Only in India can we see traffic lights AND traffic police working in the same place at the same time.  What are we supposed to pay attention to?  On many ridiculous occasions, I have seen the traffic cop waving traffic onwards, even when the light has not changed!  This really is like us having to trust his judgment on the danger involved, over the unambiguous message from the red light.  No wonder our people use their own judgment when there is no traffic cop to create our much needed drug - confusion!  There has been an occasion when I went ahead and one speeding car trying to get through its green light right of way almost ran into me.  Ambiguity can kill.

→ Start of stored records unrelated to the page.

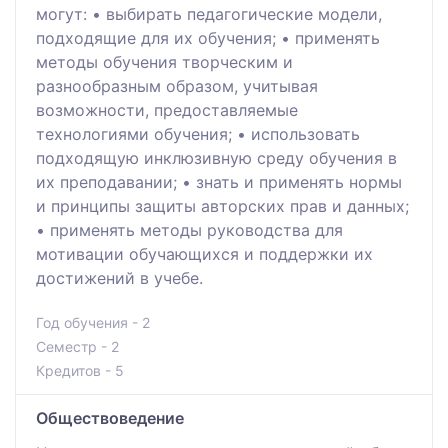
могут: • выбирать педагогические модели,
подходящие для их обучения; • применять
методы обучения творческим и
разнообразным образом, учитывая
возможности, предоставляемые
технологиями обучения; • использовать
подходящую инклюзивную среду обучения в
их преподавании; • знать и применять нормы
и принципы защиты авторских прав и данных;
• применять методы руководства для
мотивации обучающихся и поддержки их
достижений в учебе.
Год обучения - 2
Семестр - 2
Кредитов - 5
Обществоведение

In this connected world, we get all sorts of messages, and we Indians have not spared the airwaves with our propensity for rumours either.  We have no problem forwarding SMS messages and e mail messages that contain a lot of untruth, but are cloaked with that overwhelming aura of "doing good".  Case in point - the messages that came out warning people not to go out in the rain, for fear of getting irradiated in India from the leakage in Sendai, Japan!  Not even Tokyo had that sort of an alert, and it is a whole lot closer to Sendai than Chennai.  So, I turned around in an attempt to quell that rumour and questioned the sender where the information had come from.  "It is coming on BBC" was the reply.  I checked the BBC.  Nothing.  So I persisted, checked the internet for various news sources.  Nothing of this sort had ever been even mentioned.  Time to confront.  I asked this rumour artist where the heck this crap had come from.  Instead of an apology, I got, "Better to be careful, no?  What is wrong with that?"

The problem is we seek refuge in ambiguity that is often manufactured, but will take the victim a fair bit of stamina to question an expanding cosmos of confusion.  The Indian bets against your will to fight ambiguity.  This is a crime if it goes unchecked.  Look at the way our government evades questions about terrorism and why we were attacked recently again - "This is not an intelligence failure.  We are plugging all holes in the system, and we will soon get to the bottom of this."  This is the Indian way of saying, "We don't know", but making it sound like, "We will know soon".  But, we know how to make it benign enough by putting things in that sound like sincerity, good intent, competence, while in reality it stinks of incompetence, foolishness, and inability to comprehend.  End result - forgiven!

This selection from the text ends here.